The disease can manifest itself as fever, tachycardia, muffled heart sounds, arterial hypotension and other symptoms of myocardial damage. It is also possible to develop focal inflammatory phenomena in the salivary glands or testes. Such variants of the course of the disease are manifested not only by swelling and an increase in the size of the salivary glands or testes, pain and tenderness when palpated, but also by a general reaction in the form of increased body temperature, headache, decreased appetite and other symptoms. The latent form occurs without disruption of general well-being or the appearance of any symptoms and is detected on the basis of epidemiological data and the increase in specific antibodies in blood serum. The mentioned clinical forms of the disease end in recovery, but in some cases they lead to the development of meningitis or encephalitis with all clinical manifestations.

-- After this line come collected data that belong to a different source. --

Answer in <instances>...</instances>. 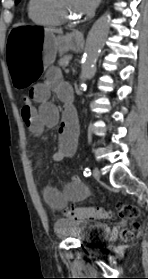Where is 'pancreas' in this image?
<instances>
[{
	"label": "pancreas",
	"instance_id": "1",
	"mask_svg": "<svg viewBox=\"0 0 148 279\" xmlns=\"http://www.w3.org/2000/svg\"><path fill=\"white\" fill-rule=\"evenodd\" d=\"M71 59L70 56H64L62 58H60V60L58 61V64L60 67H65L69 62V60Z\"/></svg>",
	"mask_w": 148,
	"mask_h": 279
}]
</instances>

Group diseases resulting from infection from hamsters were characterized by a variety of clinical forms - from asymptomatic and influenza-like infections to classic manifestations of meningitis and encephalitis.

Prevention. To prevent infection of people, it is necessary to take measures to protect residential premises, food warehouses and other places where food is stored from the penetration of mice, rats and other mouse-like rodents. You should also keep food and food products out of reach of mice. After feeding and caring for domestic and laboratory animals (cats, dogs, rabbits, guinea pigs, hamsters, etc.), you must thoroughly wash your hands with hot water and soap. It is necessary to avoid bites and scratches by domestic and laboratory animals (if the skin is damaged, it must be treated with a 5% alcohol solution of iodine), contact with insects on the skin, as well as bites from ticks, mosquitoes and other arthropods.